▶ _TASK REQUIREMENTS_:
Look through the lines below and extract each one that contains "Water".

▶ _MATERIAL PROVIDED_:

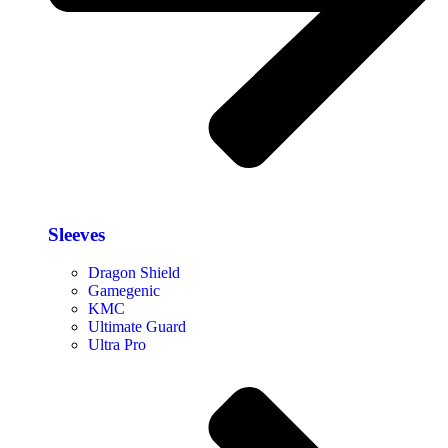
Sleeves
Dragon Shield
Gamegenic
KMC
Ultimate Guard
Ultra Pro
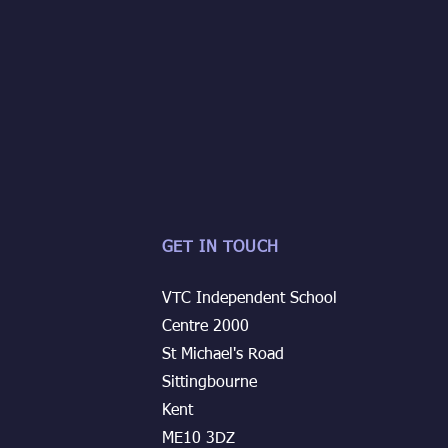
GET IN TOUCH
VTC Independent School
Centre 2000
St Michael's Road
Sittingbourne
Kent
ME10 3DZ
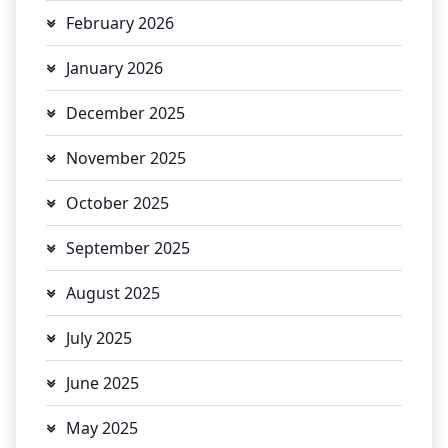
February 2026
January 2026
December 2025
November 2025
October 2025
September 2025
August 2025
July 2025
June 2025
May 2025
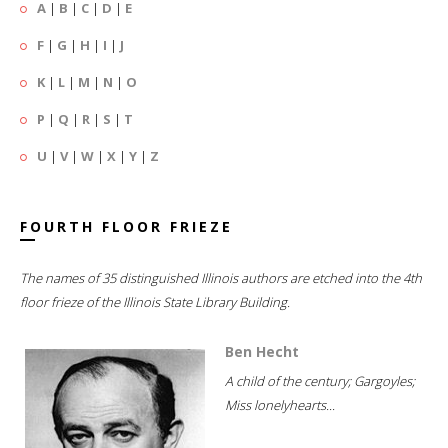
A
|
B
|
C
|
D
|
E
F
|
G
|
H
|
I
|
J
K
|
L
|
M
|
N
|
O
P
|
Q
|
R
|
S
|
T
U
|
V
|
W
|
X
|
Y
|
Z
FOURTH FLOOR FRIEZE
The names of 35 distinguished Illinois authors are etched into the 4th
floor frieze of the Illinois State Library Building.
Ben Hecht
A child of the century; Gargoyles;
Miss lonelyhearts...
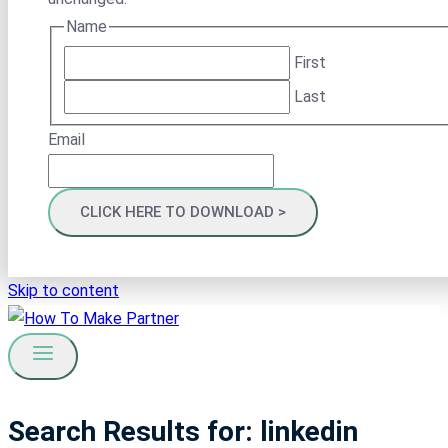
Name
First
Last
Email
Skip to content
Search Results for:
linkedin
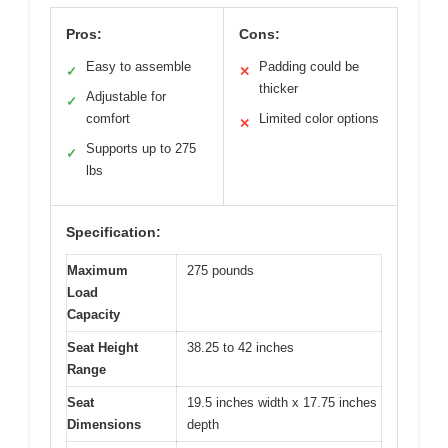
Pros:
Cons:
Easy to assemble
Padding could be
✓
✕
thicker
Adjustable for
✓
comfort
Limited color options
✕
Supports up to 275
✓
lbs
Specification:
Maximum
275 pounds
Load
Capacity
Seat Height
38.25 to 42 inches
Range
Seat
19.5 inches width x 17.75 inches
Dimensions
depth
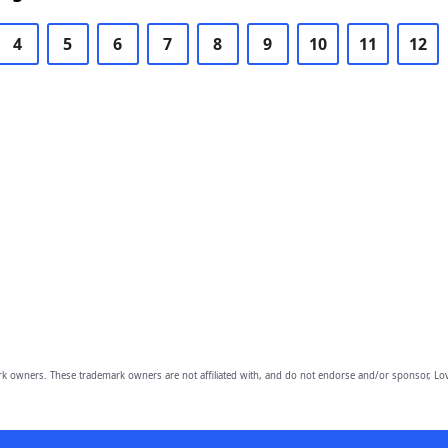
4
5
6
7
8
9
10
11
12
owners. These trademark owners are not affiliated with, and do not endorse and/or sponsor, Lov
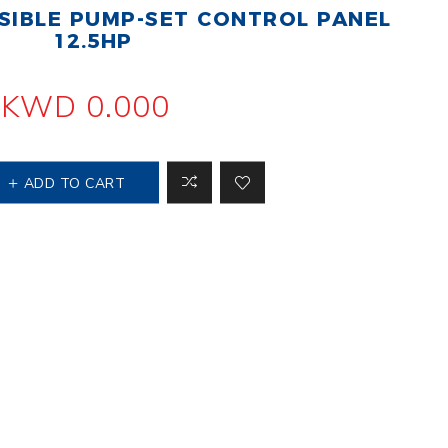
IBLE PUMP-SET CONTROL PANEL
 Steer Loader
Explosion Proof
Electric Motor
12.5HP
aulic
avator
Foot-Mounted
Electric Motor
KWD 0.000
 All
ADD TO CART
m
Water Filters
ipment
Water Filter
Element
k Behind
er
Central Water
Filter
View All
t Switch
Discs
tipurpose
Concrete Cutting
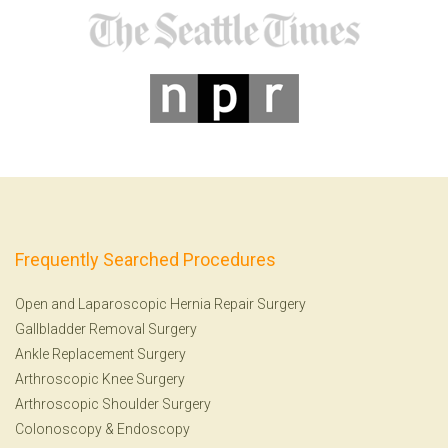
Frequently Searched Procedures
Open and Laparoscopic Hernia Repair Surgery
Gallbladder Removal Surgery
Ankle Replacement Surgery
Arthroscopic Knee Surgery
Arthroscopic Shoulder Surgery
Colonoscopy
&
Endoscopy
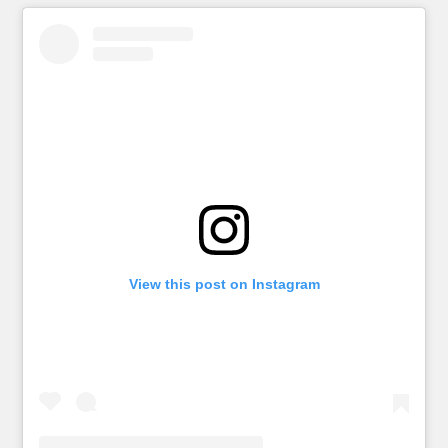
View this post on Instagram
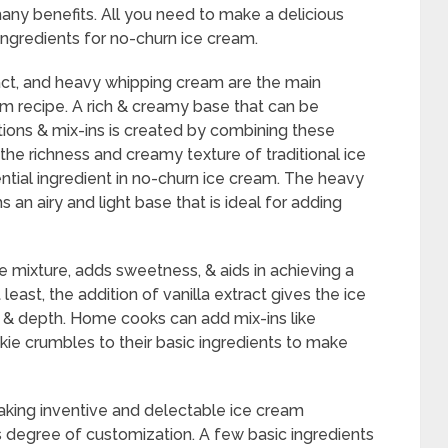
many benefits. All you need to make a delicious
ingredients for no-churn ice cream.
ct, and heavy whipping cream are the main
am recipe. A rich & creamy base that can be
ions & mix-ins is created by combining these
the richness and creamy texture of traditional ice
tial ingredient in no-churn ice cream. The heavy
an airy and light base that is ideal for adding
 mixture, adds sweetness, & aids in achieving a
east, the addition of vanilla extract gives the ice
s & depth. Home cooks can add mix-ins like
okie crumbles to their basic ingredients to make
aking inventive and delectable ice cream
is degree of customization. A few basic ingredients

▶ _WRITTEN REPLY_:
Water Filters
Water Filter
Central Water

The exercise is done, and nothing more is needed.